Items from a dataset:
· · · ·

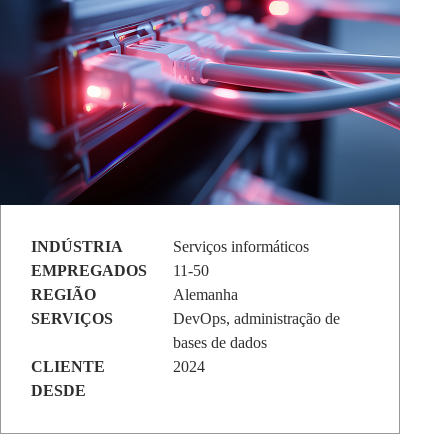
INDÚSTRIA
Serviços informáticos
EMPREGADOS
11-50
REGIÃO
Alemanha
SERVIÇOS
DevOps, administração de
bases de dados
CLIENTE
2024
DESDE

· · · ·

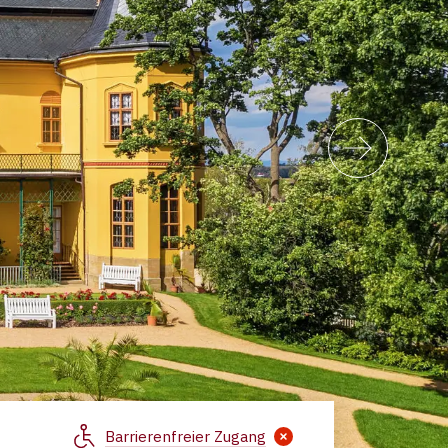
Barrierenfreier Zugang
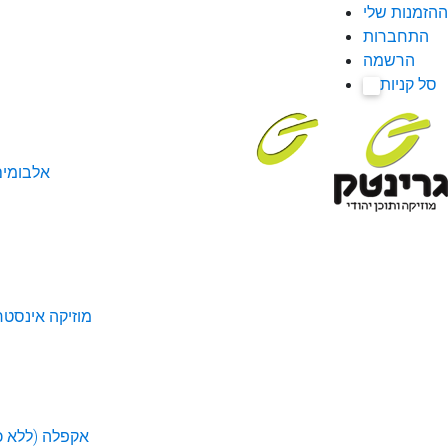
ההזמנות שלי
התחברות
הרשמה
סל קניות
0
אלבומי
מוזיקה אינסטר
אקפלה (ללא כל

· · · ·

▶ **Task directions**
Leaving each picture behind, please give again exactly the lines above from the one with "Barrierenfreier Zugang" through the one with "אקפלה (ללא כל", both included, and no others.

▶ **Response for this exercise**
Barrierenfreier Zugang
ההזמנות שלי
התחברות
הרשמה
סל קניות
0
אלבומי
מוזיקה אינסטר
אקפלה (ללא כל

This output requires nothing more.